Chris Cornell, a key figure in the ’90s grunge rock movement as the founder and frontman of Soundgarden and later Audioslave, died Wednesday night in Detroit. He was 52.

Brian Bumbery, a representative for Cornell, confirmed the rocker’s death to the Associated Press, calling it “sudden and unexpected.” He was in the middle of a national tour, scheduled to play in Columbus, Ohio, on Friday.

Details are scant at this time. Cornell’s wife and children said in a statement they will be working with the medical examiner to discover the cause of death, which is unknown.

Alongside bands like Nirvana and Alice in Chains, Soundgarden, which Cornell founded in 1984, was one of the seminal bands of the grunge rock movement that began in Seattle and ushered in a new era of rock music. Soundgarden was particularly important to this movement for being one of the first grunge rock bands to sign with a major label.

As grunge became increasingly mainstream, Soundgarden’s reach grew. Its 1994 record “Superunknown” topped the Billboard 200 charts, and its 1996 follow-up “Down on the Upside” peaked at number 2. The band went on hiatus in 1997, though most rock fans assumed the group had broken up.

“Every time I did an interview, I was asked, ‘Is Soundgarden ever going to get back together? Will the band ever do anything again?’” Cornell told Gibson.com in 2011.

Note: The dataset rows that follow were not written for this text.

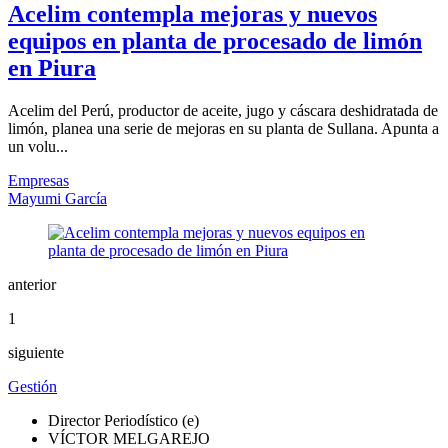
Acelim contempla mejoras y nuevos
equipos en planta de procesado de limón
en Piura
Acelim del Perú, productor de aceite, jugo y cáscara deshidratada de
limón, planea una serie de mejoras en su planta de Sullana. Apunta a
un volu...
Empresas
Mayumi García
anterior
1
siguiente
Gestión
Director Periodístico (e)
VÍCTOR MELGAREJO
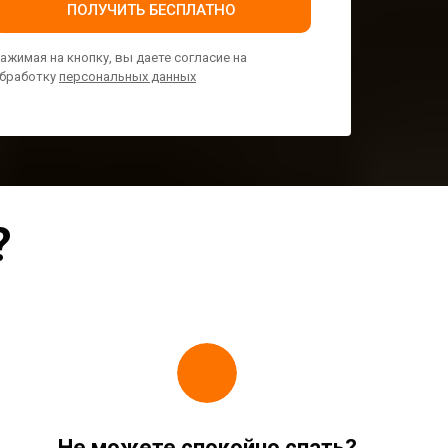
ПОЛУЧИТЬ БЕСПЛАТНО
ажимая на кнопку, вы даете согласие на
бработку
персональных данных
?
Не можете спокойно спать?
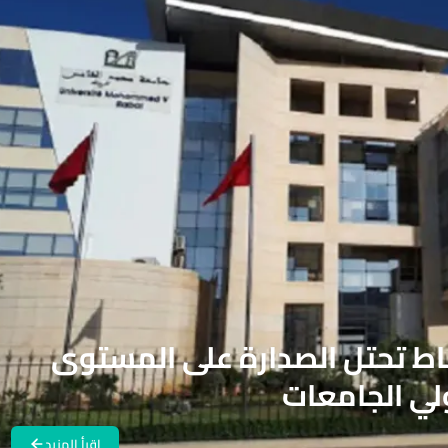
اط تحتل الصدارة على المستوى
لي الجامعات
اقرأ المزيد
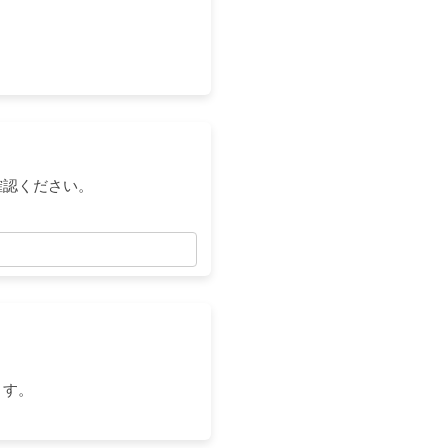
確認ください。
ます。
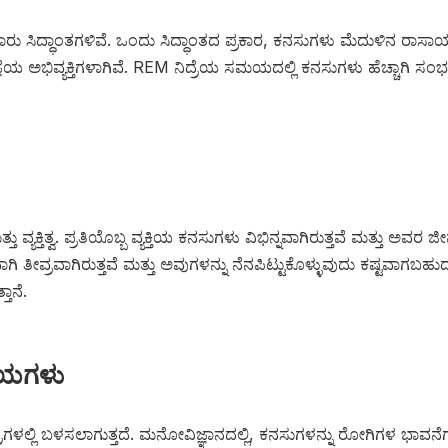
ಾರು ಸಿದ್ಧಾಂತಗಳಿವೆ. ಒಂದು ಸಿದ್ಧಾಂತದ ಪ್ರಕಾರ, ಕನಸುಗಳು ಮೆದುಳಿನ ರಾ
ಜ್ಞೆಯ ಅಭಿವ್ಯಕ್ತಿಗಳಾಗಿವೆ. REM ನಿದ್ರೆಯ ಸಮಯದಲ್ಲಿ ಕನಸುಗಳು ಹೆಚ್ಚಾಗಿ ಸಂ
 ವ್ಯಕ್ತಿತ್ವ. ಪ್ರತಿಯೊಬ್ಬ ವ್ಯಕ್ತಿಯ ಕನಸುಗಳು ವಿಭಿನ್ನವಾಗಿರುತ್ತವೆ ಮತ್ತು 
ಗಿ ತೀವ್ರವಾಗಿರುತ್ತವೆ ಮತ್ತು ಅವುಗಳನ್ನು ನೆನಪಿಟ್ಟುಕೊಳ್ಳುವುದು ಕಷ್ಟವಾಗಬಹುದ
ತಾನೆ.
ವಯಗಳು
ತ್ರಗಳಲ್ಲಿ ಬಳಸಲಾಗುತ್ತದೆ. ಮನೋವಿಜ್ಞಾನದಲ್ಲಿ, ಕನಸುಗಳನ್ನು ರೋಗಿಗಳ ಭಾವ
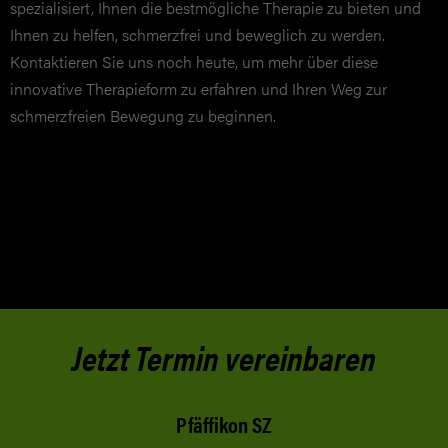
spezialisiert, Ihnen die bestmögliche Therapie zu bieten und
Ihnen zu helfen, schmerzfrei und beweglich zu werden.
Kontaktieren Sie uns noch heute, um mehr über diese
innovative Therapieform zu erfahren und Ihren Weg zur
schmerzfreien Bewegung zu beginnen.
Jetzt Termin vereinbaren
Pfäffikon SZ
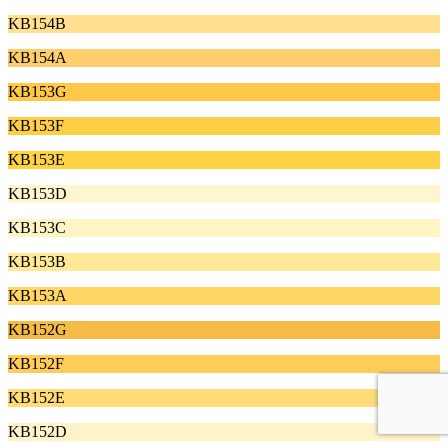
KB154B
KB154A
KB153G
KB153F
KB153E
KB153D
KB153C
KB153B
KB153A
KB152G
KB152F
KB152E
KB152D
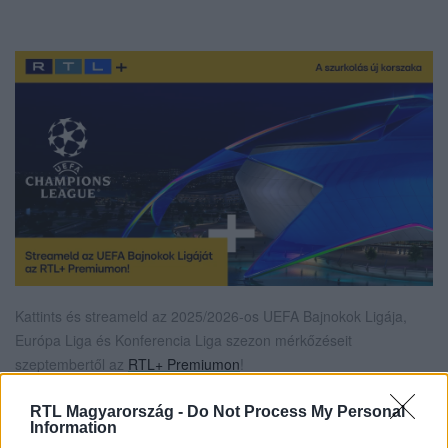
Kattints és streameld az 2025/2026-os UEFA Bajnokok Ligája,
Európa Liga és Konferencia Liga szezon mérkőzéseit
szeptembertől az
RTL+ Premiumon
!
RTL Magyarország -
Do Not Process My Personal
Information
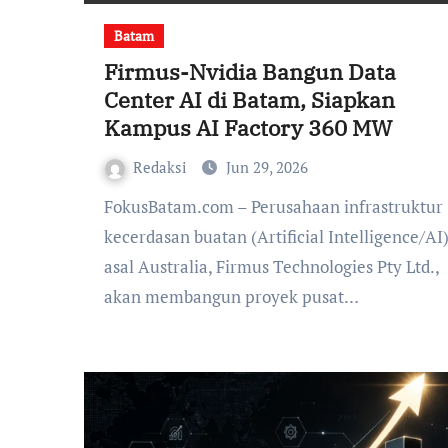
Batam
Firmus-Nvidia Bangun Data
Center AI di Batam, Siapkan
Kampus AI Factory 360 MW
Redaksi
Jun 29, 2026
FokusBatam.com – Perusahaan infrastruktur
kecerdasan buatan (Artificial Intelligence/AI
asal Australia, Firmus Technologies Pty Ltd.,
akan membangun proyek pusat…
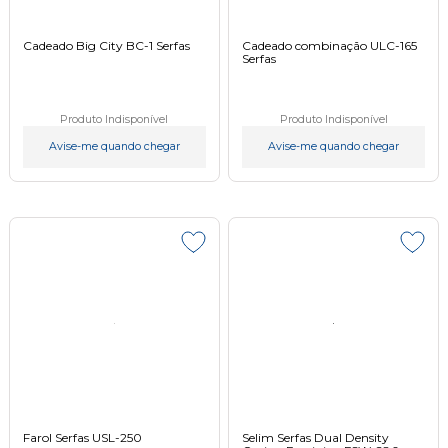
Cadeado Big City BC-1 Serfas
Cadeado combinação ULC-165
Serfas
Produto Indisponível
Produto Indisponível
Avise-me quando chegar
Avise-me quando chegar
Farol Serfas USL-250
Selim Serfas Dual Density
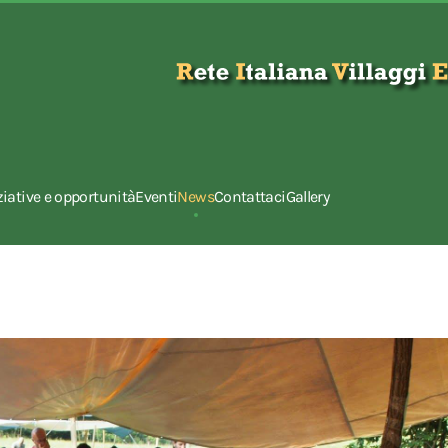
ziative e opportunità
Eventi
News
Contattaci
Gallery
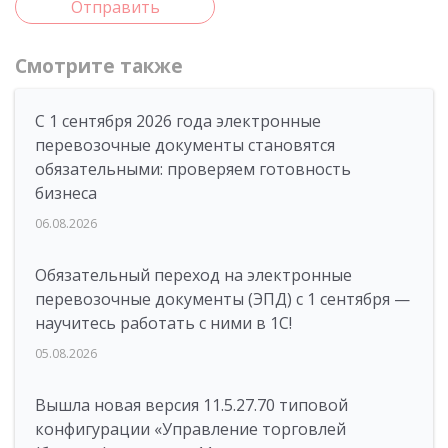
Отправить
Смотрите также
С 1 сентября 2026 года электронные
перевозочные документы становятся
обязательными: проверяем готовность
бизнеса
06.08.2026
Обязательный переход на электронные
перевозочные документы (ЭПД) с 1 сентября —
научитесь работать с ними в 1С!
05.08.2026
Вышла новая версия 11.5.27.70 типовой
конфигурации «Управление торговлей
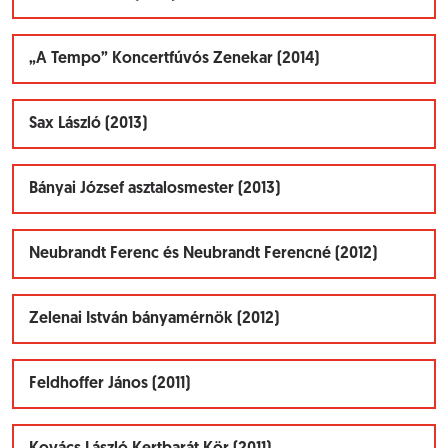
„A Tempo” Koncertfúvós Zenekar (2014)
Sax László (2013)
Bányai József asztalosmester (2013)
Neubrandt Ferenc és Neubrandt Ferencné (2012)
Zelenai István bányamérnök (2012)
Feldhoffer János (2011)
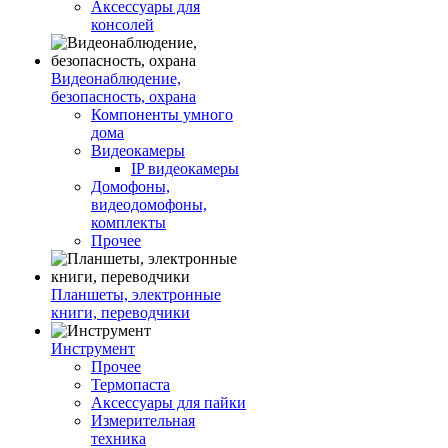
Аксессуары для
консолей
Видеонаблюдение,
безопасность, охрана
Компоненты умного
дома
Видеокамеры
IP видеокамеры
Домофоны,
видеодомофоны,
комплекты
Прочее
Планшеты, электронные
книги, переводчики
Инструмент
Прочее
Термопаста
Аксессуары для пайки
Измерительная
техника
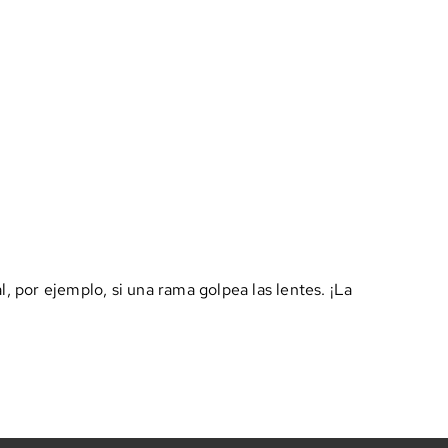
, por ejemplo, si una rama golpea las lentes. ¡La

Indeed, it would. The band returned at the end of 2012 with the well-received “King Animal.” Its fans were still around and hungry for new music, it seemed, as the album peaked at number 5 on the Hot 200.

While Soundgarden was on its hiatus, Cornell founded the so-called supergroup Audioslave with Tom Morello, Tim Commerford and Brad Wilk, three members of Rage Against the Machine. That band eventually broke up but reunited in Jan. 2017 to play a concert at the Teragram Ballroom in Los Angeles in protest of President Trump.

He also spent time in rehab for “various things,” but “mainly for drinking,” he told Spin.

“In my early twenties, I was actually worse. I could drink a lot, and I tended to have violent outbursts. I mean, I’m Irish: If I could get the cap off something, I would drink it,” he told the magazine.